Senior Financial Analyst
By utilizing blockchain, every time there’s a transaction we create a block. It gets added to the chain, but everyone is instantaneously notified of that transaction. Everybody’s working off of that distributed ledger. The potential for it is enormous because instead of taking months to get a claims payment made, now it’s almost instantaneous. Claims happen. Brokers are aware of it. The reinsurer knows about it immediately. It will compact that entire process from a timing perspective. It also removes a lot of the transactional cost of making those things happen.
As a reinsurer, the level of interest rates is very, very important. Because we all have big portfolios of casualty business, of motor business. Most of the time, it’s non-proportional business. Which means that all the claims that we have in our book of business are claims where interest rate is very important.
If interest rates are a very low level, automatically, your reserves will go up. We are really looking forward to a moment that these interest rates will go up again, because this is something that we have seen. Or the problem we have seen in all European countries, in the U.K. with Ogden, in Belgium, in all countries.
We hope that in the near future, at the end, interest rates will go up again.
Brussels, QBE Re
If you write better risks up front then, at the end of the day, you hope to have a more accurate assessment of your claims activity on the back end. This can impact the expectations you have around loss activity, claims activity. It can also improve the claims handling experience for customers on the back end.
Ultimately, from a financial perspective, applying the appropriate data to better select and price risks should increasingly impact the positive performance you would expect.
Underwriting for Business Solutions, RMS
Fred Eslami, Associate Director, A.M. Best
We have seen the number of [cyber] claims going back to 2015, ’16, ’17 increasing, with a trend of increasing in the number of claims, actually, if you look at the numbers from 3,500 in 2015 to about 6,000 in 2016 and almost 9,000 in ’17.
We know that the number of claims on the stand-alone policies are lower than the packaged policies, which, again, reflects what we indicated last year. We noted that the stand-alone cyber was increasing in 2016, but we saw a reversal of that in 2017.

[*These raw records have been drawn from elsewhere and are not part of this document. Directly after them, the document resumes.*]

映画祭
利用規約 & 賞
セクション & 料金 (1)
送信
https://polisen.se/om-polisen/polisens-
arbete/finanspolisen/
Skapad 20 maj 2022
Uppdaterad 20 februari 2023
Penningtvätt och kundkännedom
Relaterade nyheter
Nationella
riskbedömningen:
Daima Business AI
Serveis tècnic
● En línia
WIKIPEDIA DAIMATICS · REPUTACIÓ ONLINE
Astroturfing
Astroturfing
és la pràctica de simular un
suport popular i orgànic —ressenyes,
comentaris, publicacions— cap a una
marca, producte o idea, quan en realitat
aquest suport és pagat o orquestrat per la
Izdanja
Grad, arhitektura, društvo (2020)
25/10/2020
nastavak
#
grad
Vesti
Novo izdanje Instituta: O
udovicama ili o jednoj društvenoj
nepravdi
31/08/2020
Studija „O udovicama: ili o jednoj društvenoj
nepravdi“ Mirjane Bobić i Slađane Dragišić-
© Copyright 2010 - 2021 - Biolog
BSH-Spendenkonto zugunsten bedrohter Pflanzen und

You have a stand-alone policy which is defining the policies with the specific language, with the specific exclusions and inclusions, it’s more defined. This way, they can manage the claims, as well. That’s why you see the difference between stand-alone and packaged claims at almost a difference of about 2,600 in terms of number of claims during the past three years.

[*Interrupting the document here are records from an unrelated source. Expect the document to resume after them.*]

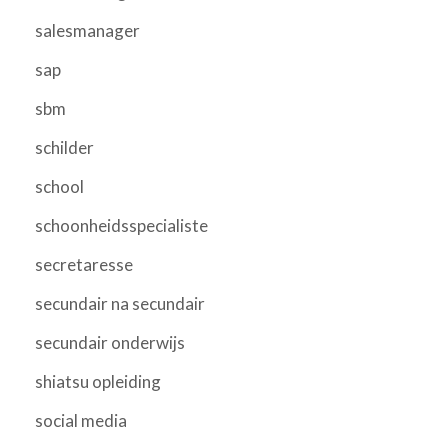
salesmanager
sap
sbm
schilder
school
schoonheidsspecialiste
secretaresse
secundair na secundair
secundair onderwijs
shiatsu opleiding
social media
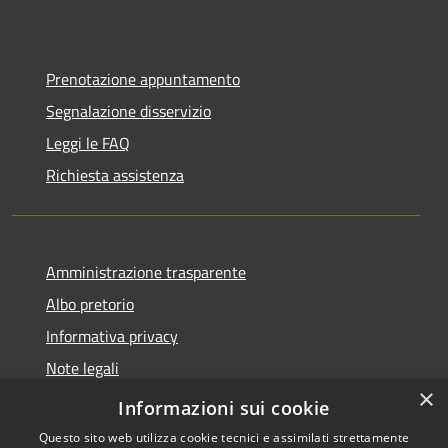
Prenotazione appuntamento
Segnalazione disservizio
Leggi le FAQ
Richiesta assistenza
Amministrazione trasparente
Albo pretorio
Informativa privacy
Note legali
×
Dichiarazione di accessibilità
Informazioni sui cookie
Questo sito web utilizza cookie tecnici e assimilati strettamente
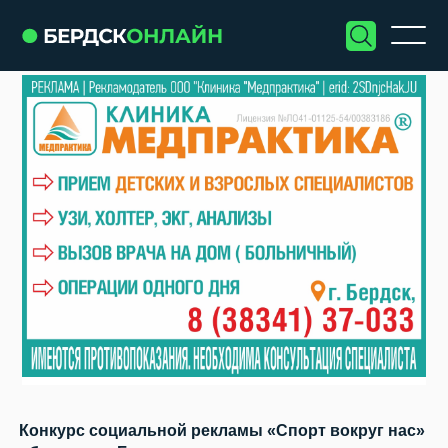
Конкурс социальной рекламы «Спорт вокруг нас»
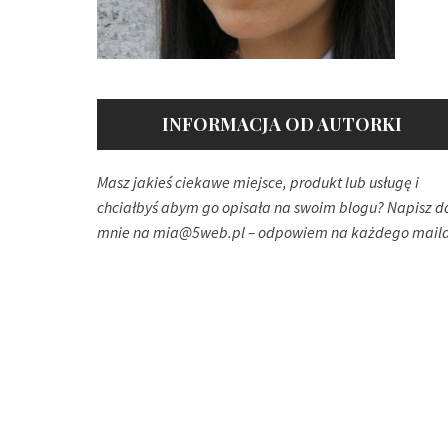
INFORMACJA OD AUTORKI
Masz jakieś ciekawe miejsce, produkt lub usługę i
chciałbyś abym go opisała na swoim blogu? Napisz d
mnie na
mia@5web.pl
– odpowiem na każdego maila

Again, we want to reemphasize the fact that we consider these stand-alones, although they may be a bit more expensive to underwrite, ultimately, it helps the companies to reduce the number of claims because definitions, exclusions, inclusions are more defined. It would be good risk management tools, too, for the companies to actually focus on, stand-alone versus packaged.
Some of the same techniques that are being used on the underwriting side are being applied to claims. Artificial intelligence and predictive analytics, to be able to identify the claims that are most likely to be fraudulent, to identify potential opioid abuse in workers’ comp and medical claims.
Stuff like that uses the same underlying analytics, both on the underwriting and the claims side.